Only A Flight AwayFollowing his excellent EP/mini-album, Ends And Starts, Robert Lane has been touring and writing and is back with a full length album with a startling cover design. Made on a crowd-funded shoestring with producer Matthew Pinfield again supporting on drums, bass and piano, Only A Flight Away adds one new name, Lucy Phillips, to the cast and turns the wick up.

Where Ends And Starts was largely acoustic with electric bits, Only A Flight Away is mostly electric. It opens with a bit of prog nostalgia, a short instrumental called ‘The Hundred House’ which gives Robert a chance to show off his electric guitar. At first, you may wonder what you’ve let yourself in for but Robert is a clever and inventive song writer and it always pays to wait and listen.
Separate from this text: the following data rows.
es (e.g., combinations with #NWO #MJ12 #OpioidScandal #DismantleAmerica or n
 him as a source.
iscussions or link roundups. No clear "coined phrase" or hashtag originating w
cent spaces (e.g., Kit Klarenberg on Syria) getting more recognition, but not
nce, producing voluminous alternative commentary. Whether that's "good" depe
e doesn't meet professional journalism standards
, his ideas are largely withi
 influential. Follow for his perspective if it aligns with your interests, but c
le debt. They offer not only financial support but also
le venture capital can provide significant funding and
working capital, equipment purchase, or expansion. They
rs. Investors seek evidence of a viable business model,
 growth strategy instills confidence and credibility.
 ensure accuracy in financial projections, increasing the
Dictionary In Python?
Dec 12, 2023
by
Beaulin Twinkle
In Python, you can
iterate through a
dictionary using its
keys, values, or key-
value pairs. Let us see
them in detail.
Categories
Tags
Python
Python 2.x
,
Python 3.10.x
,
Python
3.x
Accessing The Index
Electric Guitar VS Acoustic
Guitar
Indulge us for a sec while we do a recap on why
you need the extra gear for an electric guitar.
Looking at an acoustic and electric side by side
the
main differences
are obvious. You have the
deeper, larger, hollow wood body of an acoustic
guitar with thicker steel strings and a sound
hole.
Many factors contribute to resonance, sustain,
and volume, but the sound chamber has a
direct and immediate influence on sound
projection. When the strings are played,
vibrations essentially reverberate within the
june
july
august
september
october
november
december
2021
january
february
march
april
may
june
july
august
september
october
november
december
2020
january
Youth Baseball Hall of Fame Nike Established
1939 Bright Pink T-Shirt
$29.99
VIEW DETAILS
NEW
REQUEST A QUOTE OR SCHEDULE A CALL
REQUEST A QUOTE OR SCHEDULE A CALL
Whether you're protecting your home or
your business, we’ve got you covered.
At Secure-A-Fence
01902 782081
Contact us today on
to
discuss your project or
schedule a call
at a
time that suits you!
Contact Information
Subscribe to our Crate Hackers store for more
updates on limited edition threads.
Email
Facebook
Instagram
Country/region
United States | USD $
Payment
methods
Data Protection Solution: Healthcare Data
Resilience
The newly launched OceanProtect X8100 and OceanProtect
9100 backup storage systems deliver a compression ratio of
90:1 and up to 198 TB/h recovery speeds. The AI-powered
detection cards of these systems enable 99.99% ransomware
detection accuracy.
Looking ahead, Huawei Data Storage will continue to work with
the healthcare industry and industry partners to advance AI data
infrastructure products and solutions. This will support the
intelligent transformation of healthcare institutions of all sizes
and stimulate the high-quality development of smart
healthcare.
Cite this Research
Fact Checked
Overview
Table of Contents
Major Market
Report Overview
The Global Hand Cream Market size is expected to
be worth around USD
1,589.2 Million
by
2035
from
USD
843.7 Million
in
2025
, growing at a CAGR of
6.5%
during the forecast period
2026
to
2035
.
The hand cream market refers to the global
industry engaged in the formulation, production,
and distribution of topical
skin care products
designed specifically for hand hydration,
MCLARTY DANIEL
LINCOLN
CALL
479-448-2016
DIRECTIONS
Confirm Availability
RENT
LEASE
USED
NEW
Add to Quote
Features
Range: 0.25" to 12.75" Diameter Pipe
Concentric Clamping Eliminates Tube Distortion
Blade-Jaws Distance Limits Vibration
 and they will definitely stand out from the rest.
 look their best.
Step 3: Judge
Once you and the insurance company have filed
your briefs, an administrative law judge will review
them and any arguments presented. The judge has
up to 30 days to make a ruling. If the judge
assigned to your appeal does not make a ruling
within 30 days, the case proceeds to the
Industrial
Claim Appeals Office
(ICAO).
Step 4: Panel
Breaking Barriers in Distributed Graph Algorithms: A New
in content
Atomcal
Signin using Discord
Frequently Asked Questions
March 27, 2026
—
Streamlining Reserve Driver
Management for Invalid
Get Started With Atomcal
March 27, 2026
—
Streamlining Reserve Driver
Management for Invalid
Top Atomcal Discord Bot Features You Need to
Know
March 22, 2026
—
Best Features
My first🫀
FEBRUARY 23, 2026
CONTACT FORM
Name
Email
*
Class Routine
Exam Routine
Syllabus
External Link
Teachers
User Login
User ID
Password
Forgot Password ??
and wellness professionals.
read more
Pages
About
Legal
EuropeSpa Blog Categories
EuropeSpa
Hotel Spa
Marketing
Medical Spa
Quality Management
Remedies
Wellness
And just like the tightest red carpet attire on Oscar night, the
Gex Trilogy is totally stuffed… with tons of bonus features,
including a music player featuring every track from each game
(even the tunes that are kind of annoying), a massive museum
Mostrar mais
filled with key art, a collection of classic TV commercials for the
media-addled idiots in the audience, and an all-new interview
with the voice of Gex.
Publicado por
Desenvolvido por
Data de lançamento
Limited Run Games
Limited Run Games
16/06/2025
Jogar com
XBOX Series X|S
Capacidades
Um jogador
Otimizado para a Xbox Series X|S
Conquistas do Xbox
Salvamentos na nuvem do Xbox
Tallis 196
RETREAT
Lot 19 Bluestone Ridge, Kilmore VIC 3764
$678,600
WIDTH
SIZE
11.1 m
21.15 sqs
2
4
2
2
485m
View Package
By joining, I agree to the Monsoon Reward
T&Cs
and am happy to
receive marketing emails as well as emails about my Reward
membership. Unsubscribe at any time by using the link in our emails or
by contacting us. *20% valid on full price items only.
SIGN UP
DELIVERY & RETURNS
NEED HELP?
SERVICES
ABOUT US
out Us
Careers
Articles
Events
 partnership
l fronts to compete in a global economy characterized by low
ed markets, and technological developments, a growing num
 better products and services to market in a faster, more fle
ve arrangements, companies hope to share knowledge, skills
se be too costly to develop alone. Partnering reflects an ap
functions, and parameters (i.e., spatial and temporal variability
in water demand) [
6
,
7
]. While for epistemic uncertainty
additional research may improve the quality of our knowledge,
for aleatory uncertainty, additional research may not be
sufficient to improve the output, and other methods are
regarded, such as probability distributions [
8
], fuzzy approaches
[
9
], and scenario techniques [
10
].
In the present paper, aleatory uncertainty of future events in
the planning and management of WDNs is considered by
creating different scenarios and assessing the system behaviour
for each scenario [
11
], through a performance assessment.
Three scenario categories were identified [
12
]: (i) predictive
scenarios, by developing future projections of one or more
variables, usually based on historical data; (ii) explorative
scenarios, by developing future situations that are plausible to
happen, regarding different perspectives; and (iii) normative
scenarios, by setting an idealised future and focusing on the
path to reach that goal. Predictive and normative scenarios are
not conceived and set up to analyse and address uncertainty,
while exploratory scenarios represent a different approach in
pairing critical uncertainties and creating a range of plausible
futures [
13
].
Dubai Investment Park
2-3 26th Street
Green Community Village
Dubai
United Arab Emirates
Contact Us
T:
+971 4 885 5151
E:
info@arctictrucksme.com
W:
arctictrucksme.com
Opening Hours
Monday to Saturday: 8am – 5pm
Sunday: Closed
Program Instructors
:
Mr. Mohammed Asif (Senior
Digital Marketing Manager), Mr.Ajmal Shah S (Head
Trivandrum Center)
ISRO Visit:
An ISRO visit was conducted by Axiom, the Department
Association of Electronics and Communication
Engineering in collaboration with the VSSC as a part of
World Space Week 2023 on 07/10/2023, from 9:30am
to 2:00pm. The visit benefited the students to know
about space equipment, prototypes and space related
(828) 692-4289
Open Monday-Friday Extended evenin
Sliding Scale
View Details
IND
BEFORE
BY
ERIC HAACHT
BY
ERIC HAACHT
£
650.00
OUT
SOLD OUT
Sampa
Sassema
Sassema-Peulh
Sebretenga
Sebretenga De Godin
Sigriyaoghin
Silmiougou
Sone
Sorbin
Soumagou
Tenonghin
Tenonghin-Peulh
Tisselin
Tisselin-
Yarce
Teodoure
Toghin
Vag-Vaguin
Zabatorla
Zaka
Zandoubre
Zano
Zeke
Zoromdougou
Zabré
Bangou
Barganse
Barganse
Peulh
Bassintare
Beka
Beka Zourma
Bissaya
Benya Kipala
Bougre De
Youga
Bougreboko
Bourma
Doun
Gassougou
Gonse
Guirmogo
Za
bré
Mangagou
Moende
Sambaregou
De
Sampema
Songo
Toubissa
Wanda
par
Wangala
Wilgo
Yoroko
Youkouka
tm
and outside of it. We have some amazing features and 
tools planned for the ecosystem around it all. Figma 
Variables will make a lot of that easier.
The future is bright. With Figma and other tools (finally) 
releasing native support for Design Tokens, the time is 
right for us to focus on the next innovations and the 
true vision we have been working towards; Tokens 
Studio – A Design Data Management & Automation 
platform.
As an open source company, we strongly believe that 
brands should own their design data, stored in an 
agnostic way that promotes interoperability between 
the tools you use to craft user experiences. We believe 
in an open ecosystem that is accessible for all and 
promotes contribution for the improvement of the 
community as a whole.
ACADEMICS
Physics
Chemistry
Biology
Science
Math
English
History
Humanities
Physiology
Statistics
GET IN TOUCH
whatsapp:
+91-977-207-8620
‘Man Of The Moment’ starts in the same vein. It’s an unveiled attack on a certain US politician but these days you can pick your own target. The clever thing is that, having blasted it’s way through three minutes it suddenly ends in a few bars of a solo acoustic something – probably guitar, but I’m not entirely sure. Having brought things down, Robert switches to the bluesy finger-picked ‘Baby Knows’ and then builds up again through the acoustic opening passage of ‘Right By My Side’ into a rich string-drenched song..

‘Far Too Busy’ has one of the best opening couplets I’ve heard in years. ”She won’t say dirty words, you find they stick in her throat/But she will do dirty things, she never said that she won’t” suggests one kind of song but I think it’s about isolation in the modern world and is probably the best song on the album. The title comes from the penultimate track, ‘Bill Frost’s Flying Machine’, a philosophical song with just a touch of whimsy, and finally we have ‘Who Do You Think You’re Talking For’, a sort of companion piece to Man Of The Moment’. Actually, this could be the best song on the album, too.

It’s a cliché, but Robert and Matthew use the studio like an instrument with multiple overdubs and tracks merging into one another. There are just three musicians here constructing a variety of sounds and styles. I doubt that this album can be reproduced on stage but the songs are strong enough to stand alone with just an acoustic guitar. This is a bloody good record.